A Matter of Execution
Marketing execs agree that a key to any listening campaign is what you do with the input. Without a process in place to manage the flow, all that conversation becomes noise.

At Starbucks, for example, 48 spe­cially trained “idea partners” enable discussions on MyStarbucksIdea.com and draw consumers out. Not only that, idea partners also advocate within the company for specific customer ideas, so customers have a voice when prod­uct decisions are being made.

At Famima, Pir sends his colleagues a monthly e-mail that compiles customer ideas and feedback. He allocates the comments by department, asking for any response or plan within two weeks. At monthly managers’ meetings, Pir tracks each piece of input, expecting de­partment leads to “tie the loop.”

Whether and how an idea becomes anything more than an idea is an article for another day. No doubt, execution matters. After all, customers may insist that what they really need more than anything is purple milk. But are you the right retailer to provide it?

A conversation requires listening and making decisions without forget­ting who you are as a business. Giving customers what they want — without considering operational limitations or business objectives — can lead you to a debacle on par with the Pontiac Aztek.
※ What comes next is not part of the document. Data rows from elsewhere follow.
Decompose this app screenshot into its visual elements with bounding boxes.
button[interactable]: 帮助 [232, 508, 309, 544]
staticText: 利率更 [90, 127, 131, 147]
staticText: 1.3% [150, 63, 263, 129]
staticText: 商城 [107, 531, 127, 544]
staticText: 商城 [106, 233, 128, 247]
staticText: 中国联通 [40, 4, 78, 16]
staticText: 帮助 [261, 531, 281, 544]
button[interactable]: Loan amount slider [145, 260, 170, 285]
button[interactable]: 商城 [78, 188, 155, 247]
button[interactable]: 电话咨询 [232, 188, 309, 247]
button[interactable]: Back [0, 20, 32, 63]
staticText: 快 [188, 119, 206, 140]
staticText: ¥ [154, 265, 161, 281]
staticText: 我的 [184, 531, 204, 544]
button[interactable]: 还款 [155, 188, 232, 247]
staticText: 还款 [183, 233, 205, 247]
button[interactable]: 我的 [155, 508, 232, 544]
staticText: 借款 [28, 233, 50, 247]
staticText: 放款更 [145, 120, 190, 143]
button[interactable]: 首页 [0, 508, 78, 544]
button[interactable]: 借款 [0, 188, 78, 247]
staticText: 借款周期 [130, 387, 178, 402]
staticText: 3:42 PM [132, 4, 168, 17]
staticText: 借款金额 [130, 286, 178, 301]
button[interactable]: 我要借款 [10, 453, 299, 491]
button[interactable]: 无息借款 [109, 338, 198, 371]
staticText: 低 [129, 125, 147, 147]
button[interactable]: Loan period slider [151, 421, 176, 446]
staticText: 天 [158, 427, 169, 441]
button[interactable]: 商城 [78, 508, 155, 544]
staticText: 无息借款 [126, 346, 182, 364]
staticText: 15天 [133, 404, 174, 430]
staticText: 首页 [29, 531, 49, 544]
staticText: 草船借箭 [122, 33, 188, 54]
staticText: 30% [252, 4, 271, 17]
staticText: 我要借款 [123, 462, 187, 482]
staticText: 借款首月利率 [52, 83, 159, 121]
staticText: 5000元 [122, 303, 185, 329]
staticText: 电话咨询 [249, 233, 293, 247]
Or, for that matter, The Homer. In one episode of The Simpsons, Homer is asked by his car mogul half-brother, Herb, to design a new car for his company. Who better than an average American to craft a car that perfectly meets his needs? Tricked out with a bubble dome, tail fins and several horns playing “La Cucara­cha,” the car turns out to be a hideous monstrosity with a price tag of $82,000.

For every splash stick idea, there may be dozens of Homers. But benefitting at all from the value of conversation re­quires that you become a more vehement listener, that you promote your social media presence within e-mail cam­paigns or on your company’s Web site, that you allow your customers to reach you immediately in a variety of ways.

As Chris Brogan said, “As people blurt out their interests, their desires, their hungers, their needs online...the oppor­tunities are endless.”

Alice Bumgarner is a freelance writer based in Durham, North Carolina.